● **AIM OF THE EXERCISE**
Begin at the line containing "Laudo Informativo" in the entries below and end at the line containing "które możemy obserwować"; transcribe that range exactly and nothing outside it.

[Items from a data source]
========

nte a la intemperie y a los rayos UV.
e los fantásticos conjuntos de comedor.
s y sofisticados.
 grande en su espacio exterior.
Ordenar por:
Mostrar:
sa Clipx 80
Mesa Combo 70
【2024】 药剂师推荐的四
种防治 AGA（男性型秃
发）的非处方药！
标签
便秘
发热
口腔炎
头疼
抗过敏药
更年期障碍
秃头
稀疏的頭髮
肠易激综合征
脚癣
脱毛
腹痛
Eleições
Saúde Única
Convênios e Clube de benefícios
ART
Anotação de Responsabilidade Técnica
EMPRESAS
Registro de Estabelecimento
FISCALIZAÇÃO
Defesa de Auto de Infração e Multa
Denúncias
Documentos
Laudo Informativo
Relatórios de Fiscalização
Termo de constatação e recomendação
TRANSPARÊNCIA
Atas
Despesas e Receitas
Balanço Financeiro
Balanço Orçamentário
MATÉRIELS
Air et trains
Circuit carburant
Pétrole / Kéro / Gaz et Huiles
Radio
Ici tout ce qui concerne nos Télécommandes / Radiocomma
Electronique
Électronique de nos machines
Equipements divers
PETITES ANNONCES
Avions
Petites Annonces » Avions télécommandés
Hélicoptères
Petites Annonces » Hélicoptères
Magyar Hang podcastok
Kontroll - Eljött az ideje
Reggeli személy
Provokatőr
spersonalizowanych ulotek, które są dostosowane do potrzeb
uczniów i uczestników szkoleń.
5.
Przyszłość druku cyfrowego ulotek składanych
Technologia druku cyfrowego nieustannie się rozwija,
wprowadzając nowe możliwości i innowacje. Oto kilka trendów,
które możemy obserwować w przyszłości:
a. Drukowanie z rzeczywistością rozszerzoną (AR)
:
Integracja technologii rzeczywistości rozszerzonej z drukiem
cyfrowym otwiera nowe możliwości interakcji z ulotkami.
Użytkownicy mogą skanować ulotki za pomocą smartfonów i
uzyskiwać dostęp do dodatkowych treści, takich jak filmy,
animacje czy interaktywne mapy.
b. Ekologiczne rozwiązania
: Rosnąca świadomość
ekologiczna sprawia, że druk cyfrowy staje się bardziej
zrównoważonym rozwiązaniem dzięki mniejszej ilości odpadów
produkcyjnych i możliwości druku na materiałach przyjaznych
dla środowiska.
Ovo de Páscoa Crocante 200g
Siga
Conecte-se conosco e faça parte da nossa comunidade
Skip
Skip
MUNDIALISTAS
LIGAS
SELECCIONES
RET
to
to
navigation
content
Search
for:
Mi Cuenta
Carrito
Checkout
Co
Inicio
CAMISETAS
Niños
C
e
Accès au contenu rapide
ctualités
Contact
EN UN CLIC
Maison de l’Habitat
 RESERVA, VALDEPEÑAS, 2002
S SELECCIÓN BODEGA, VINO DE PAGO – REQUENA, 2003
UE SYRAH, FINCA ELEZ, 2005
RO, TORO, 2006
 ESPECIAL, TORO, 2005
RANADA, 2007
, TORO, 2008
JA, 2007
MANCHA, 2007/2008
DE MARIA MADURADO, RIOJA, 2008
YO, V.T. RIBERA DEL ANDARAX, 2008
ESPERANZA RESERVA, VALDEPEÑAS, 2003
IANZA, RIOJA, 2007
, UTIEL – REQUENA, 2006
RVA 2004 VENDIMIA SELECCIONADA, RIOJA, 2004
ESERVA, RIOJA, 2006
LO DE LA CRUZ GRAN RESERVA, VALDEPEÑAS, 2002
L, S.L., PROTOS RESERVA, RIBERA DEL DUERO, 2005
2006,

========

● **TASK SOLUTION**
Laudo Informativo
Relatórios de Fiscalização
Termo de constatação e recomendação
TRANSPARÊNCIA
Atas
Despesas e Receitas
Balanço Financeiro
Balanço Orçamentário
MATÉRIELS
Air et trains
Circuit carburant
Pétrole / Kéro / Gaz et Huiles
Radio
Ici tout ce qui concerne nos Télécommandes / Radiocomma
Electronique
Électronique de nos machines
Equipements divers
PETITES ANNONCES
Avions
Petites Annonces » Avions télécommandés
Hélicoptères
Petites Annonces » Hélicoptères
Magyar Hang podcastok
Kontroll - Eljött az ideje
Reggeli személy
Provokatőr
spersonalizowanych ulotek, które są dostosowane do potrzeb
uczniów i uczestników szkoleń.
5.
Przyszłość druku cyfrowego ulotek składanych
Technologia druku cyfrowego nieustannie się rozwija,
wprowadzając nowe możliwości i innowacje. Oto kilka trendów,
które możemy obserwować w przyszłości:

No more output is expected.